THE INPUT:
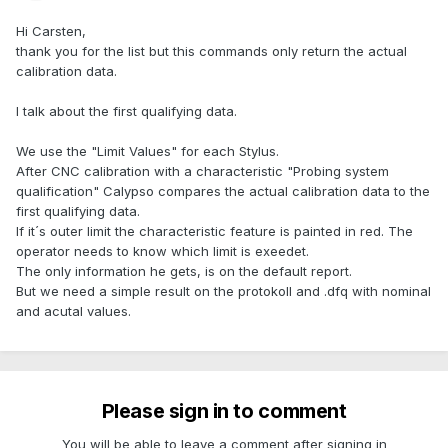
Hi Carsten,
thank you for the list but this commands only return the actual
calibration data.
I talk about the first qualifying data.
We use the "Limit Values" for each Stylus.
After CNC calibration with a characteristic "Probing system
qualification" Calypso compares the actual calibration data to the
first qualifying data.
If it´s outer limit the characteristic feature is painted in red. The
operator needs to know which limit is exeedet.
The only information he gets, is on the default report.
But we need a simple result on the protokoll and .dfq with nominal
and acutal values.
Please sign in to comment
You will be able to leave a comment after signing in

* * *

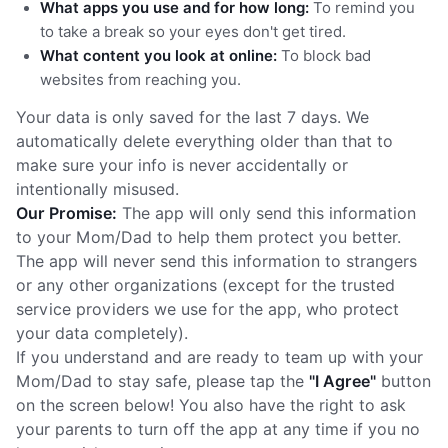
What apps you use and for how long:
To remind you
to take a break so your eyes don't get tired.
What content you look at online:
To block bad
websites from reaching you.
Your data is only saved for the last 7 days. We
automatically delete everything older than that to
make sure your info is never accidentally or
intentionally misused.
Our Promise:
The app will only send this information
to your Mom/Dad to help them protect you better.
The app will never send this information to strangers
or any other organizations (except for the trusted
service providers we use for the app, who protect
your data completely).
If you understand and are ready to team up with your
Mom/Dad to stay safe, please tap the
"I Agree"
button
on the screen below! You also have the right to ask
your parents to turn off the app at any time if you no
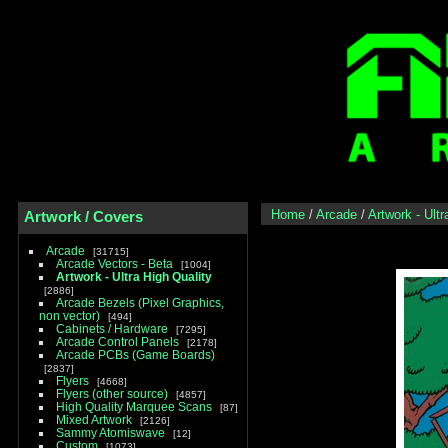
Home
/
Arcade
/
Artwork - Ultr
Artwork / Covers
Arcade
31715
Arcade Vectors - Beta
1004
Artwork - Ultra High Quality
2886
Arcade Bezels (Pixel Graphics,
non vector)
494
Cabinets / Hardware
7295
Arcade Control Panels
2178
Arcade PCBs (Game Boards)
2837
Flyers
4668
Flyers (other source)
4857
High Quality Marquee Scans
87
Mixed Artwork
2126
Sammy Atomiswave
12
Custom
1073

TASK INSTRUCTIONS: From the records above, determine how many lines hold "characteristic" and give only that number.

ANSWER TO THIS PROBLEM: 2